# Instructions to follow
Where a line contains the word "para", copy that line from the records below.
━━━━━ Material for this task ━━━━━
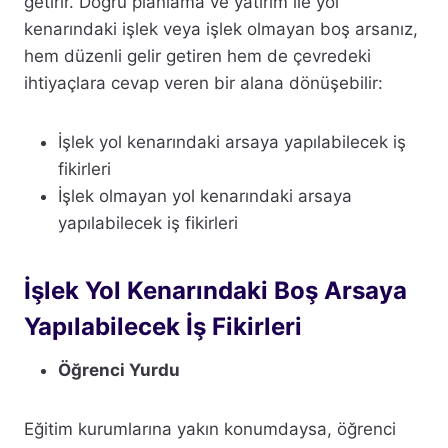
getirir. Doğru planlama ve yatırım ile yol
kenarındaki işlek veya işlek olmayan boş arsanız,
hem düzenli gelir getiren hem de çevredeki
ihtiyaçlara cevap veren bir alana dönüşebilir:
İşlek yol kenarındaki arsaya yapılabilecek iş
fikirleri
İşlek olmayan yol kenarındaki arsaya
yapılabilecek iş fikirleri
İşlek Yol Kenarındaki Boş Arsaya
Yapılabilecek İş Fikirleri
Öğrenci Yurdu
Eğitim kurumlarına yakın konumdaysa, öğrenci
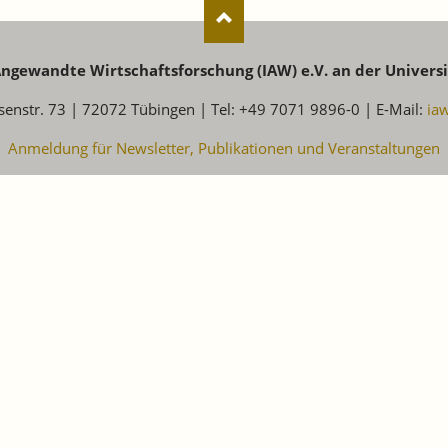
 Angewandte Wirtschaftsforschung (IAW) e.V. an der Univers
senstr. 73 | 72072 Tübingen | Tel: +49 7071 9896-0 | E-Mail:
ia
Anmeldung für Newsletter, Publikationen und Veranstaltungen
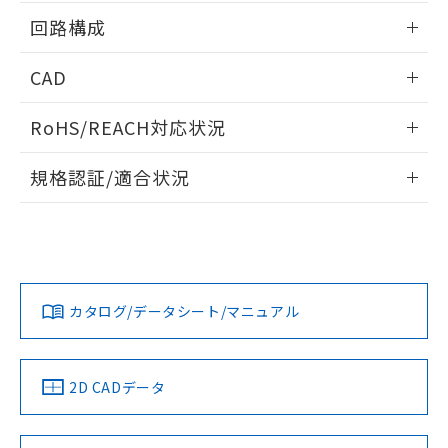
白
情報を公開していない機種
及ぼさない年数を意味します。
り引きをいたしません。
情報更新：2025/10/23
メンバーズにご登録されている必要が
回路構成
「－」：未確認です。当社販売部門へお問
あります。
い合わせください。
お客様が当ウェブサイト上で当社にご
情報更新：2025/10/23
※3 非含有証明書ダウンロード
CAD
登録された部品リストについて、当社
および当社の共同利用者が、当社の製
ログイン/会員登録いただくと、CADデータをダウンロー
下記の非含有証明書をダウンロードするこ
品・サービスに関するお客様との取
RoHS/REACH対応状況
ドすることができます。
とができます。
合意する
キャンセル
引・商談に必要な範囲で利用すること
情報更新：2026/7/29
をご了承ください。
規格認証/適合状況
EU RoHS指令（10物質）の非含有証明書
※当社の共同利用者とは、
"個人情報
51物質の非含有証明書（当社基準）
ログイン/会員登録
EU RoHS
注意事項・凡例
の共同利用に関して"
の「1.共同利
※本証明書は発行日時点で非含有を証明す
UL認証
CSA認証
CEマーキング
用者の範囲」に記載されている法人を
るもので、過去に遡って非含有を証明する
指します。
ものではありません。
Yes
Yes
Yes
対応状況
対応予定月
※1
※2
ダウンロードデータをご利用いただく前に、以下を必ずお読
また、RoHS指令のフタル酸エステル類４
みください。
物質の対応では、対応完了までの期間は出
カタログ/データシート/マニュアル
対応済み
ソフトウェアの使用条件
荷製品に未対応品が混在することから備考
LR型式承認
DNV型式承認
BV型式承認
KR型式承
欄に対応日を記載しておりました。
（イギリス
（ノルウェー
（フランス
（韓国
既に当社にて対応品への在庫切替を完了
船舶規格）
船舶規格）
船舶規格）
船舶規格
中国 RoHS
注意事項・凡例
2D CADデータ
していることから、特段のことがない限
取りつけ穴加工図
り、2022年1月12日より割愛しておりま
No
No
No
No
す。
中国 RoHS表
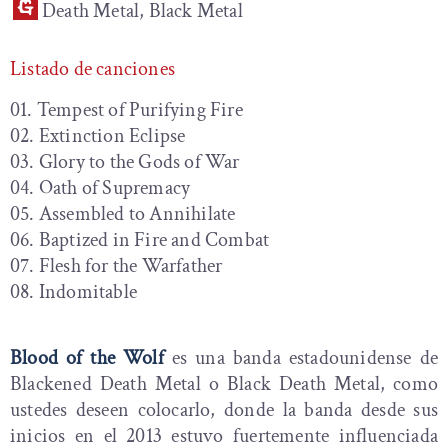
Death Metal, Black Metal
Listado de canciones
01. Tempest of Purifying Fire
02. Extinction Eclipse
03. Glory to the Gods of War
04. Oath of Supremacy
05. Assembled to Annihilate
06. Baptized in Fire and Combat
07. Flesh for the Warfather
08. Indomitable
Blood of the Wolf
es una banda estadounidense de
Blackened Death Metal o Black Death Metal, como
ustedes deseen colocarlo, donde la banda desde sus
inicios en el 2013 estuvo fuertemente influenciada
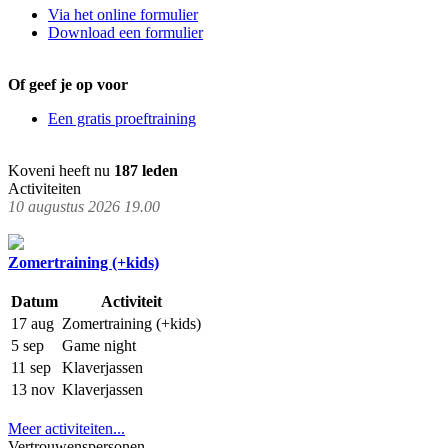
Via het online formulier
Download een formulier
Of geef je op voor
Een gratis proeftraining
Koveni heeft nu
187 leden
Activiteiten
10 augustus 2026 19.00
Zomertraining (+kids)
Datum
Activiteit
17 aug
Zomertraining (+kids)
5 sep
Game night
11 sep
Klaverjassen
13 nov
Klaverjassen
Meer activiteiten...
Vertrouwenspersonen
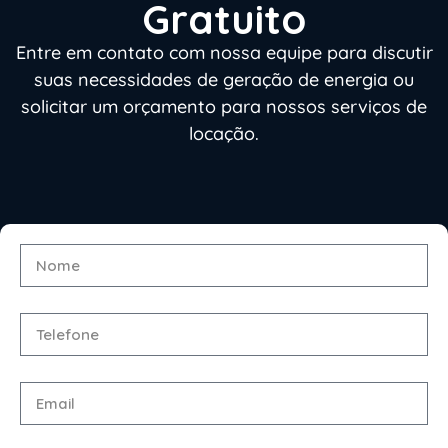
Gratuito
Entre em contato com nossa equipe para discutir
suas necessidades de geração de energia ou
solicitar um orçamento para nossos serviços de
locação.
━━━━━
# Output of the task
Entre em contato com nossa equipe para discutir
solicitar um orçamento para nossos serviços de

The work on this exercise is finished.